-------- Data for analysis --------

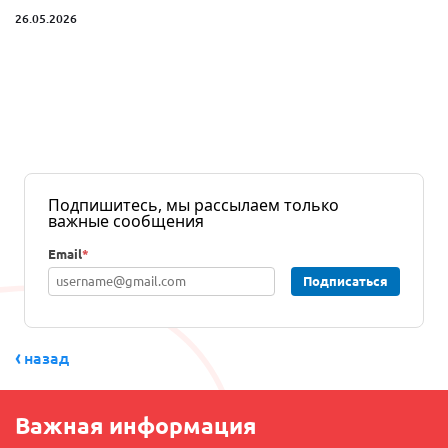
26.05.2026
Подпишитесь, мы рассылаем только
важные сообщения
Email
*
Подписаться
назад
Важная информация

--------

■ Exercise aim ■
Print the records above word for word, omitting any picture they contain.

■ Problem solution ■
26.05.2026
Подпишитесь, мы рассылаем только
важные сообщения
Email
*
Подписаться
назад
Важная информация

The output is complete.